I'm honestly astonished that programmers of a language that is deemed to be "safe by default" thought that this behavior was acceptable in any form, not to say the default. If downloading things at build time is somehow necessary, it should be an obscure option behind a flag with a scary name, like --extremely-unsafe-i-know-what-i-am-doing, that prompted the user with a small turing test every time that it is run. Cargo is just bonkers, it doesn't matter at all if it is "convenient" or not. Convenience before basic safety and reproducibility is contrary to the spirit of the language itself.

It's as if bounds checking in the language was deferred to a third party that you need to "trust" in order to believe that you won't have segmentation faults.

[thecrm]

It doesn't just download random things. Cargo generates a Cargo.lock file with checksums and will make sure that those checksums match when building later on.
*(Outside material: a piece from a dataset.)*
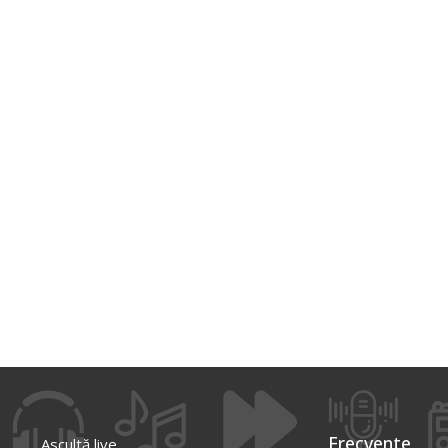
Frecvente
Ascultă live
It's about as safe as vendoring all dependencies while being far easier to work with (though tools like cargo-vendor do exist, of course).

Edit: for things like the kernel, vendoring dependencies is still probably not a bad idea, of course

[humanrebar]

What prevents a given URL from disappearing? Does that just break a particular source version of the Linux kernel?

What happens when a given dependency adds new kernel-inappropriate features? Are kernel devs going to act like distro maintainers and decide between forking, maintaining patch sets, etc.?

[roca]

All crate sources are stored in the crates.io package archive, which never deletes packages.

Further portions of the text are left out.